LEs protect all the data blocks in the buffer cache, the list below describes the classes of the data block which are managed by the LEs using GCS locks (x$bh.class).

0	FREE
1	EXLCUR
2	SHRCUR
3	CR
4	READING
5	MRECOVERY
6	IRCOVERY
7	WRITING
8	PI

So putting this altogether you get the following, GCS manages PCM locks in the GRD, PCM locks manage the data blocks in the global cache. Data blocks are can be kept in any of the instances buffer cache (which is global), if not found then it can be read from disk by the requesting instance. The GCS monitors and maintains the list and mode of the blocks in all the instances. Each instance will master a number of resources, but a resource can only be mastered by one instance. GCS ensures cache coherency by requiring that instances acquire a lock before modifying or reading a database block. GCS locks are not row-level locks, row-level locks are used in conjunction with PCM locks. GCS lock ensures that they block is accessed by one instances then row-level locks manage the blocks at the row-level. If a block is modified all Past Images (PI) are no longer current and new copies are required to obtained.

Consistent read processing means that readers never block writers, as the same in a single instance. One parameter that can help is _db_block_max_cr_dba which limits the number of CR copies per DBA on the buffer cache. If too many CR requests arrive for a particular buffer, the holder can disown the lock on the buffer and write the buffer to the disk, thus the requestor can then read it from disk, especially if the requested block has a older SCN and needs to reconstruct it (known as CR fabrication). This is technically known as fairness downconvert, and the parameter _fairness_threshold can used to configure it.

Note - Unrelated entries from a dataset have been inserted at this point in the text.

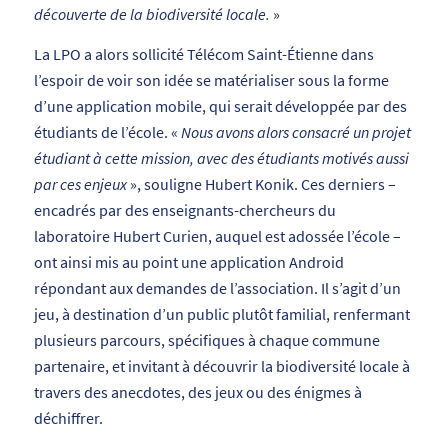
découverte de la biodiversité locale.
»
La LPO a alors sollicité Télécom Saint-Étienne dans
l’espoir de voir son idée se matérialiser sous la forme
d’une application mobile, qui serait développée par des
étudiants de l’école. «
Nous avons alors consacré un projet
étudiant à cette mission, avec des étudiants motivés aussi
par ces enjeux
», souligne Hubert Konik. Ces derniers –
encadrés par des enseignants-chercheurs du
laboratoire Hubert Curien, auquel est adossée l’école –
ont ainsi mis au point une application Android
répondant aux demandes de l’association. Il s’agit d’un
jeu, à destination d’un public plutôt familial, renfermant
plusieurs parcours, spécifiques à chaque commune
partenaire, et invitant à découvrir la biodiversité locale à
travers des anecdotes, des jeux ou des énigmes à
déchiffrer.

The lightwork rule is involved when CR construction involves too much work and no current block or PI block is available in the cache for block cleanouts. The below can be used to view the number of times a downconvert occurs

downconvert

select cr_requests, light_works, data_requests, fairness_down_converts from v$cr_block_server;

Note: lower the _fairness_threshold if the ratio goes above 40%, set to 0 if the instance is a query only instance.

The GRD is a central repository for locks and resources, it is distributed across all nodes (not a single node), but only one instance masters a resource. The process of maintaining information about resources is called lock mastering or resource mastering. I spoke about lock remastering in my backup section.

Resource affinity allows the resource mastering of the frequently used resources on its local node, it uses dynamic resource mastering to move the location of the resource masters. Normally resource mastering only happens when a instance joins or leaves the RAC environment, as of Oracle 10g R2 mastering occurs at the object level which helps fine-grained object remastering. There are a number of parameters that can be used to dynamically remaster an object

_gc_affinity_time	specifies interval minutes for remastering
_gc_affinity_limit	defines the number of times a instance access the resource before remastering, setting to 0 disable remastering
_gc_affinity_minimum	defines the minimum number of times a instance access the resource before remastering
_lm_file_affinity	disables dynamic remastering for the objects belonging to those files
_lm_dynamic_remastering	enable or disable remastering

You should consult Oracle before changing any of the above parameters.